* TASK MATERIAL *
'''

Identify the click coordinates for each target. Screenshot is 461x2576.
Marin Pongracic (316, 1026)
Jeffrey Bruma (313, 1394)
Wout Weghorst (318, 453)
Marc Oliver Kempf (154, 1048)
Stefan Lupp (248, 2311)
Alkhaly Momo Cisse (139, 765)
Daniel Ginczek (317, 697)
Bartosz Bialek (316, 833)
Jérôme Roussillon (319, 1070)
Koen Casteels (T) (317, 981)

'''
'''

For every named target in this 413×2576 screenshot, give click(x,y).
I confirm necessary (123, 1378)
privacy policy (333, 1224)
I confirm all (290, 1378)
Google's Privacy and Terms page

'''
'''

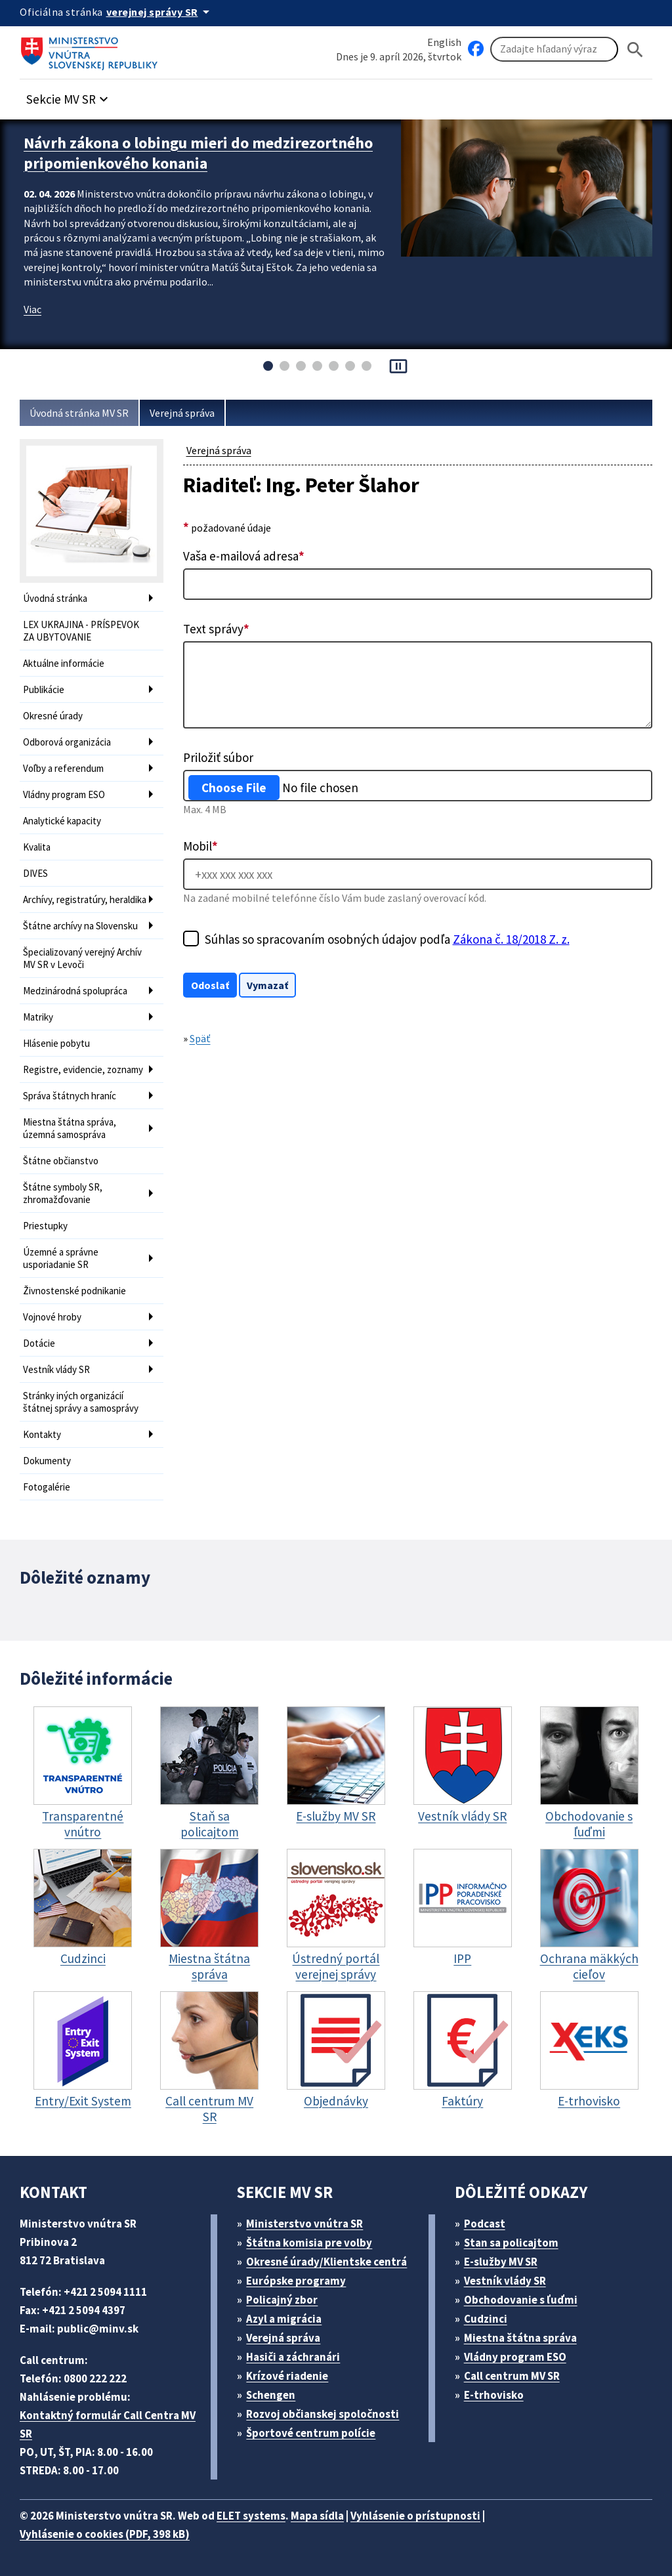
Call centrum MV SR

'''

* DIRECTIONS *
For each line above that holds the string "click", provide a copy of that line.

* THE COMPLETED TASK *
Identify the click coordinates for each target. Screenshot is 461x2576.
For every named target in this 413×2576 screenshot, give click(x,y).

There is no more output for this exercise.